Federman Amer eldoradoEn apprenant – tardivement (que fait la presse ?) – que Raymond Federman avait tiré sa révérence au début du mois, j’ai voulu évoquer ici ma rencontre avec cet homme généreux et drôle.

C’était au Salon du livre de Paris, en 2003. Je connaissais son nom, sa voix (via une émission de radio) mais bizarrement pas son visage. Quand j’arrive sur le stand de son éditeur, j’entends une voix me dire : “Je suis sûr que ce livre va vous plaire”. Je lève les yeux, c’était Raymond Federman. “C’est moi !” s’exclame-t-il en pointant les mains vers lui. Eclats de rire. La conversation s’engage, très librement. Il me dit qu’en achetant son livre, je ne mangerai pas le soir, ajoute que ce n’est pas un crime de voler des livres, qu’il l’a souvent fait. Et d’autres paroles remplies d’humour et de traits d’esprit. S’ensuit la dédicace d’un de ses livres, Amer eldorado 200/1, qui porte bien son titre.

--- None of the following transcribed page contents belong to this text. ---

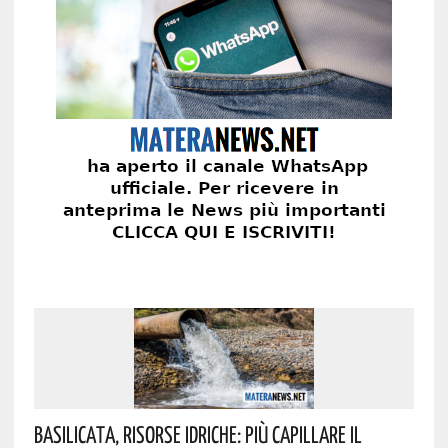
Basilicata, Risorse Idriche: Più Capillare Il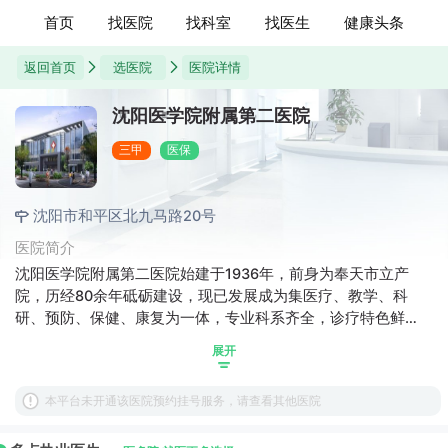
首页
找医院
找科室
找医生
健康头条
返回首页
选医院
医院详情
沈阳医学院附属第二医院
三甲
医保
沈阳市和平区北九马路20号
医院简介
沈阳医学院附属第二医院始建于1936年，前身为奉天市立产
院，历经80余年砥砺建设，现已发展成为集医疗、教学、科
研、预防、保健、康复为一体，专业科系齐全，诊疗特色鲜
明，历史底蕴深厚，社会影响广泛的三级甲等大学附属医院。
展开
本平台未开通该医院预约挂号服务，请查看其他医院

D’abord parce qu’il raconte, entre autres, les désillusions de son épopée en Amérique. Ensuite parce que ce livre a connu un parcours éditorial pour le moins chaotique : paru chez Stock en 1974, nommé pour le prix Médicis, il fut pilonné, oublié, réédité en Allemagne en 2001, puis enfin en France, chez Léo Scheer, en 2003 ! Rien que pour cette aventure digne d’un roman, il mérite bien l’attention. Merci Raymond.